Material provided START
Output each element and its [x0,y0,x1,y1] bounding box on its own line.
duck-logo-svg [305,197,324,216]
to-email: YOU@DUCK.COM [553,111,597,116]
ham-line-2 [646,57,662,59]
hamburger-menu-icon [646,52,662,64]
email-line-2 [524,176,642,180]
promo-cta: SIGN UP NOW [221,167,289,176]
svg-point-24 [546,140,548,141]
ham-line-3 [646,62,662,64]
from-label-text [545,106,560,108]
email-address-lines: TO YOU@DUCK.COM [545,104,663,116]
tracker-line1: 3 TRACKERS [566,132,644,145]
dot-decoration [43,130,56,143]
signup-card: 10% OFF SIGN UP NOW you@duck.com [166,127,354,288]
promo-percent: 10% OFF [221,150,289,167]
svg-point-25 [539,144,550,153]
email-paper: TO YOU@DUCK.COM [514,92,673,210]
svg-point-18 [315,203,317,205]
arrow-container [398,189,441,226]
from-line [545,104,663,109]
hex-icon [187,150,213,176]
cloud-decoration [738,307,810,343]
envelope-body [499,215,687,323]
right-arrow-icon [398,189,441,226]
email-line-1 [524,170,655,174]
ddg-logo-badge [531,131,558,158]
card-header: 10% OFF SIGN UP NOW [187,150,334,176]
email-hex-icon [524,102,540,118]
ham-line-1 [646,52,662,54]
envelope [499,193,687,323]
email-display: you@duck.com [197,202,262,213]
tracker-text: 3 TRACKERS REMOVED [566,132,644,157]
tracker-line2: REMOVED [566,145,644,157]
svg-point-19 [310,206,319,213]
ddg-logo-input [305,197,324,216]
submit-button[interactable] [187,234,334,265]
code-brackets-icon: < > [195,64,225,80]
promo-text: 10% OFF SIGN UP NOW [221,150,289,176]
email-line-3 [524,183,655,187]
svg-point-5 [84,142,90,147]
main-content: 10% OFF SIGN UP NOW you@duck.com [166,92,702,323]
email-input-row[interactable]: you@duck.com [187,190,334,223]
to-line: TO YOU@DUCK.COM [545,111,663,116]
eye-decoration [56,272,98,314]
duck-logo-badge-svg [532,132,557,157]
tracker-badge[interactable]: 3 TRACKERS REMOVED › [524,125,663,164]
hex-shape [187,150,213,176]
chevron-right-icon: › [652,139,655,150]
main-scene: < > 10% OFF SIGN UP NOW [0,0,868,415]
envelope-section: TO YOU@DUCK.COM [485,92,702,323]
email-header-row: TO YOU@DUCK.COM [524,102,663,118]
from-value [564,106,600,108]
Material provided END
The reply should consist of all the records, repeated exactly.

Answer to the problem:
Output each element and its [x0,y0,x1,y1] bounding box on its own line.
duck-logo-svg [305,197,324,216]
to-email: YOU@DUCK.COM [553,111,597,116]
ham-line-2 [646,57,662,59]
hamburger-menu-icon [646,52,662,64]
email-line-2 [524,176,642,180]
promo-cta: SIGN UP NOW [221,167,289,176]
svg-point-24 [546,140,548,141]
ham-line-3 [646,62,662,64]
from-label-text [545,106,560,108]
email-address-lines: TO YOU@DUCK.COM [545,104,663,116]
tracker-line1: 3 TRACKERS [566,132,644,145]
dot-decoration [43,130,56,143]
signup-card: 10% OFF SIGN UP NOW you@duck.com [166,127,354,288]
promo-percent: 10% OFF [221,150,289,167]
svg-point-25 [539,144,550,153]
email-paper: TO YOU@DUCK.COM [514,92,673,210]
svg-point-18 [315,203,317,205]
arrow-container [398,189,441,226]
from-line [545,104,663,109]
hex-icon [187,150,213,176]
cloud-decoration [738,307,810,343]
envelope-body [499,215,687,323]
right-arrow-icon [398,189,441,226]
email-line-1 [524,170,655,174]
ddg-logo-badge [531,131,558,158]
card-header: 10% OFF SIGN UP NOW [187,150,334,176]
email-hex-icon [524,102,540,118]
ham-line-1 [646,52,662,54]
envelope [499,193,687,323]
email-display: you@duck.com [197,202,262,213]
tracker-text: 3 TRACKERS REMOVED [566,132,644,157]
tracker-line2: REMOVED [566,145,644,157]
svg-point-19 [310,206,319,213]
ddg-logo-input [305,197,324,216]
submit-button[interactable] [187,234,334,265]
code-brackets-icon: < > [195,64,225,80]
promo-text: 10% OFF SIGN UP NOW [221,150,289,176]
email-line-3 [524,183,655,187]
svg-point-5 [84,142,90,147]
main-content: 10% OFF SIGN UP NOW you@duck.com [166,92,702,323]
email-input-row[interactable]: you@duck.com [187,190,334,223]
to-line: TO YOU@DUCK.COM [545,111,663,116]
eye-decoration [56,272,98,314]
duck-logo-badge-svg [532,132,557,157]
tracker-badge[interactable]: 3 TRACKERS REMOVED › [524,125,663,164]
hex-shape [187,150,213,176]
chevron-right-icon: › [652,139,655,150]
main-scene: < > 10% OFF SIGN UP NOW [0,0,868,415]
envelope-section: TO YOU@DUCK.COM [485,92,702,323]
email-header-row: TO YOU@DUCK.COM [524,102,663,118]
from-value [564,106,600,108]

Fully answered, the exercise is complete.